Note : comme signalé par von Wurzbach[3], certaines sources contradictoires existent concernant la date de naissance de Wilhelm Wertheim et ses parents ou sa fratrie. Les actes d'état civil disponibles permettent d'élimininer ces incertitudes : Wilhelm Wertheim est né le 22 février 1815. Plusieurs auteurs le disent frère de Theodor Wertheim ; or l'acte de naissance de Theodor inqique qu'il est né le 25 décembre 1820[4], fils de Zacharias Wertheim et Johanna Baruch (en 1820, les parents de Wilhelm étaient déjà décédés depuis plusieurs années).

Formation

Il étudie la médecine à l'université de Vienne et obtient son doctorat en 1839. Mais il renonce à la médecine et se lance dans des études de physique et mathématiques, d'abord à Vienne, puis à l'université de Berlin vers 1839-1840. A Berlin il travaille au laboratoire du chimiste Eilhard Mitscherlich et fréquente le milieu scientifique.

Carrière en France

Il s'installe alors à Paris vers 1840 et commence des recherches en physique des solides, à titre privé. Rapidement, Wertheim est reconnu comme un spécialiste de « résistance des matériaux ». Naturalisé français le 19 décembre 1848, il publie de nombreux articles dans des revues scientifiques[7]. Il obtiendra son doctorat ès sciences physiques de la Faculté de Paris en 1854.

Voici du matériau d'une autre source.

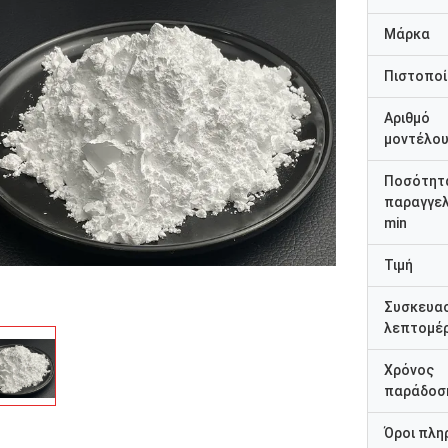
Μάρκα
Πιστοποί
Αριθμό
μοντέλο
Ποσότητ
παραγγελ
min
Τιμή
Συσκευα
λεπτομέρ
Χρόνος
παράδοσ
Όροι πλη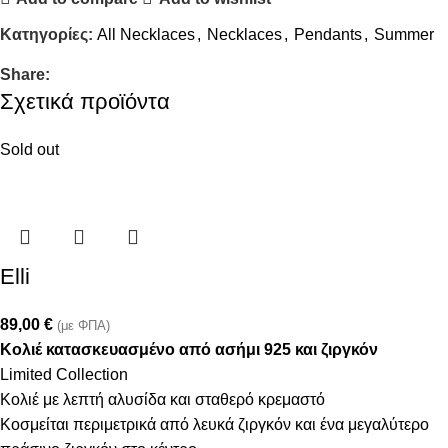
Κατηγορίες:
All Necklaces
,
Necklaces
,
Pendants
,
Summer
Share:
Σχετικά προϊόντα
Sold out
Elli
89,00
€
(με ΦΠΑ)
Κολιέ κατασκευασμένο από ασήμι 925 και ζιργκόν
Limited Collection
Κολιέ με λεπτή αλυσίδα και σταθερό κρεμαστό
Κοσμείται περιμετρικά από λευκά ζιργκόν και ένα μεγαλύτερο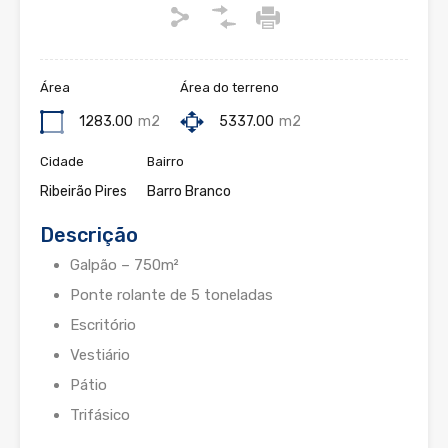
Área
Área do terreno
1283.00
m2
5337.00
m2
Cidade
Bairro
Ribeirão Pires
Barro Branco
Descrição
Galpão – 750m²
Ponte rolante de 5 toneladas
Escritório
Vestiário
Pátio
Trifásico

En 1850, il retourne à Vienne dans l'espoir d'obtenir un poste de professeur, mais c'est un échec dû aux restrictions liées à sa religion juive. Il rentre alors à Paris, où il obtiendra le poste d'examinateur à l'École polytechnique en 1855.

Après 1855, il se met en retrait, tout en continuant ses recherches scientifiques. Sans doute dépressif et atteint de mélancolie, il met fin à ses jours le 20 janvier 1861 en se jetant du haut d'une tour de la cathédrale Saint-Gatien à Tours[8],[9].

Décoration

Chevalier de la Légion d'honneur Chevalier de la Légion d'honneur (1855)

Travaux scientifiques

En quelques années après son arrivée à Paris en 1840, Wertheim devient le spécialiste de l'étude de l'élasticité des métaux et des alliages, ainsi que celle du bois, du verre et des tissus humains[10]. Il réalise des expériences minutieuses pour mesurer les caractéristiques des déformations des solides, principalement les allongements et les torsions[11]. Il réalise les premières déterminations expérimentales du coefficient de Poisson en 1848[12].

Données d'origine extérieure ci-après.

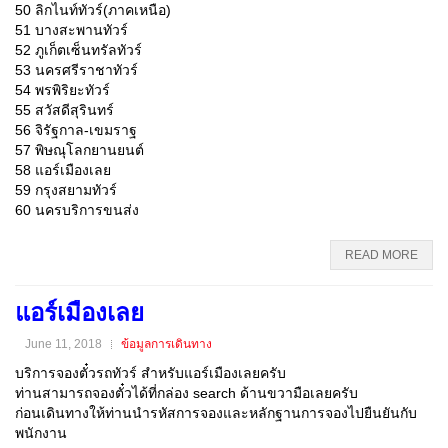
50 ลิกไนท์ทัวร์(ภาคเหนือ)
51 บางสะพานทัวร์
52 ภูเก็ตเซ็นทรัลทัวร์
53 นครศรีราชาทัวร์
54 พรพิริยะทัวร์
55 สวัสดีสุรินทร์
56 จิรัฐกาล-เขมราฐ
57 พิษณุโลกยานยนต์
58 แอร์เมืองเลย
59 กรุงสยามทัวร์
60 นครบริการขนส่ง
READ MORE
แอร์เมืองเลย
June 11, 2018
ข้อมูลการเดินทาง
บริการจองตั๋วรถทัวร์ สำหรับแอร์เมืองเลยครับ
ท่านสามารถจองตั๋วได้ที่กล่อง search ด้านขวามือเลยครับ
ก่อนเดินทางให้ท่านนำรหัสการจองและหลักฐานการจองไปยืนยันกับ
พนักงาน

Wertheim s'est ensuite appliqué à étudier les vibrations des solides, ce qui l'a conduit à étudier la propagation du son, en particulier dans les gaz et les liquides. D'autres expériences lui ont permis d'étudier divers effets sur les solides, comme le magnétisme, la chaleur, la double réfraction, la capillarité, etc. Il a montré que des vibrations longitudinales et transversales devaient être produites lors des séismes (ondes P et S), ce qui ne sera observé qu'une cinquantaine d'années plus tard[13].

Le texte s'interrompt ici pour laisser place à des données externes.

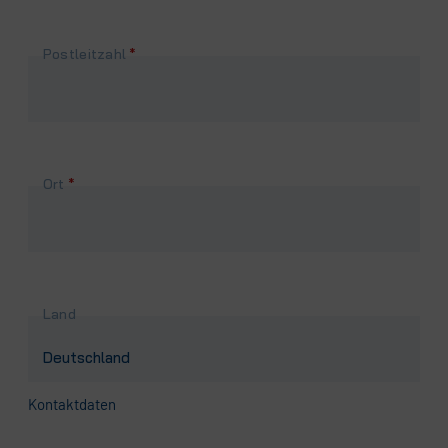
Pflichtfeld
Postleitzahl
*
Pflichtfeld
Ort
*
Land
Kontaktdaten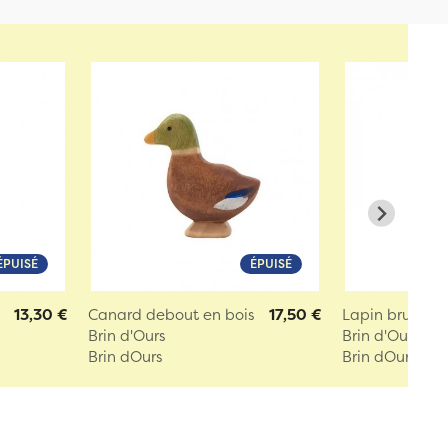
ÉPUISÉ
ÉPUISÉ
13,30 €
Canard debout en bois
17,50 €
Lapin brun assi
Brin d'Ours
Brin d'Ours
Brin dOurs
Brin dOurs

Relativement méconnu, en particulier du fait de sa mort prématurée à 45 ans, Wertheim a cependant obtenu des résultats scientifiques de premier ordre grâce à des travaux expérimentaux novateurs. Bell[14] dit de lui que « Guillaume Wertheim certainly was one of the finest, perhaps the most important 19th century experimentist in the continuum physics of solids » (Guillaume Wertheim fut l'un des plus brillants, voire le plus important expérimentateur du XIXe siècle dans le domaine de la physique des solides). Wertheim est aussi considéré comme un des précurseurs de l'invention du phonographe et du téléphone[15] grâce à son travail sur l'enregistrement d'un diapason sur une plaque de verre enduite de noir de fumée[16],[17].